Background information
- Birth name: Dirk Schlächter
- Born: 15 February 1965 (age 60) Bad Nauheim, West Germany
- Genres: Power metal, speed metal, heavy metal
- Occupation: Musician
- Instrument(s): Guitar, bass, vocals, keyboards, piano
- Years active: 1985–present
- Labels: Sanctuary

= Dirk Schlächter =

Dirk Schlächter (born 15 February 1965, in Bad Nauheim, West Germany) is the bassist of the power metal band Gamma Ray.

== History ==
Dirk got in touch with music for the first time joining a music school at the age of 8. At the age of 11 he got his first acoustic guitar followed by an electric guitar at the age of 15. At the age of 19 he turned to bass guitar. During this time he played in bands called Blue Life, Sold Out, Louis Glover House Band and Drivin' Force.

Dirk appeared as a guest musician on Gamma Ray's first album, Heading For Tomorrow, playing bass on the track "Money" and parts of the track "The Silence". The rest of the bass-parts on the album were recorded by Uwe Wessel. Schlächter was hired to play bass with Gamma Ray for their first tour, but as Uwe Wessel's former band split up at this point Schlächter replaced him. Schlächter was then offered the job of second guitarist.

From this point on Schlächter became Gamma Ray's permanent second guitarist. He played guitar on the albums Sigh No More, Insanity and Genius and Land of the Free. After the Land of the Free album Schlächter was supposed to swap positions with bassist Jan Rubach, but instead Rubach quit the band. Schlächter took over the position of bassist and Henjo Richter became the band's new guitarist.

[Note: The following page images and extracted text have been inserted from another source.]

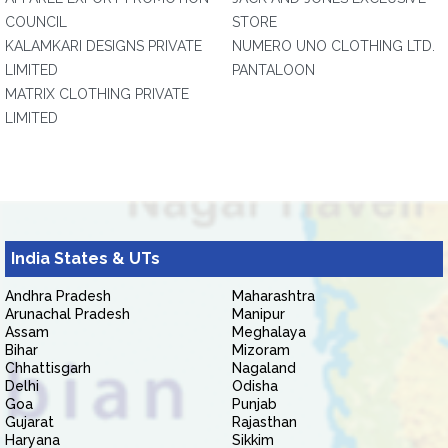
COUNCIL
STORE
KALAMKARI DESIGNS PRIVATE
NUMERO UNO CLOTHING LTD.
LIMITED
PANTALOON
MATRIX CLOTHING PRIVATE
LIMITED
India States & UTs
Andhra Pradesh
Maharashtra
Arunachal Pradesh
Manipur
Assam
Meghalaya
Bihar
Mizoram
Chhattisgarh
Nagaland
Delhi
Odisha
Goa
Punjab
Gujarat
Rajasthan
Haryana
Sikkim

The release of the album Somewhere Out In Space marked Schlächter's return to playing bass, a job he has had ever since.

Schlächter is also the producer of Gamma Ray albums since Insanity and Genius, along with the band's mainman Kai Hansen.

In 2013, he joined German symphonic metal band Neopera.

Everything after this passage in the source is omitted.